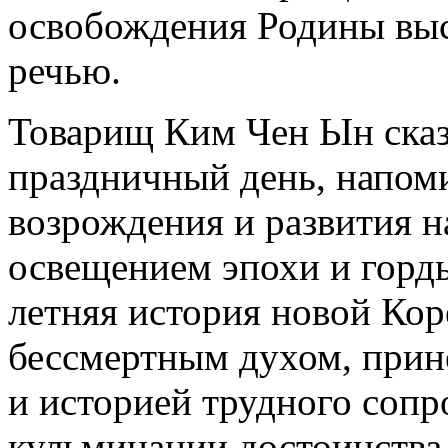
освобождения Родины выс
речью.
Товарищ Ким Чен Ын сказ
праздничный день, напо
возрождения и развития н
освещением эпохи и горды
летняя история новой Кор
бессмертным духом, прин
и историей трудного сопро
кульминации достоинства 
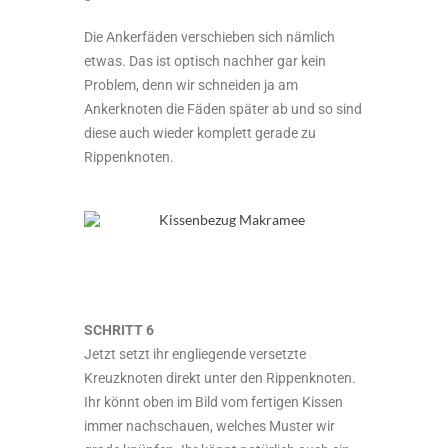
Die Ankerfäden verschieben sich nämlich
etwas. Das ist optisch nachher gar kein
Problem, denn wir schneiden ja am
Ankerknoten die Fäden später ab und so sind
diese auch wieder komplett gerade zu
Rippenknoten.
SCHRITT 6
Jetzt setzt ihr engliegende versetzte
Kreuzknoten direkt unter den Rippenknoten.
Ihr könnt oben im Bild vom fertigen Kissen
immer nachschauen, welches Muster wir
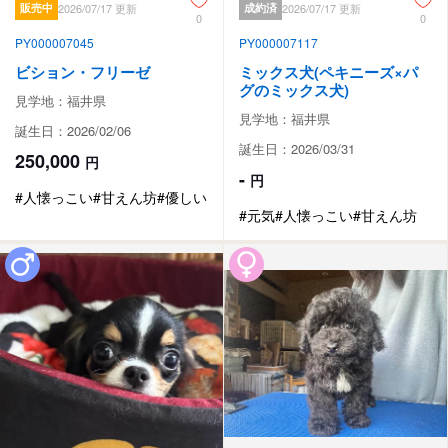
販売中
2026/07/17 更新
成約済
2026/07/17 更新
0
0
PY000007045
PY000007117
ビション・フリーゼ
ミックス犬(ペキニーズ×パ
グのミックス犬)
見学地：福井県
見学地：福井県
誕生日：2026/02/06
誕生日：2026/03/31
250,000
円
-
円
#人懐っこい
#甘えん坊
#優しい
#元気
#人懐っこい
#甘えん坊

=== Exercise objective ===
The expected answer is the lines from the one containing "ミックス犬(ペキニーズ×パ" through the end of the material, reproduced exactly with both ends kept.

=== Exercise result ===
ミックス犬(ペキニーズ×パ
グのミックス犬)
見学地：福井県
見学地：福井県
誕生日：2026/02/06
誕生日：2026/03/31
250,000
円
-
円
#人懐っこい
#甘えん坊
#優しい
#元気
#人懐っこい
#甘えん坊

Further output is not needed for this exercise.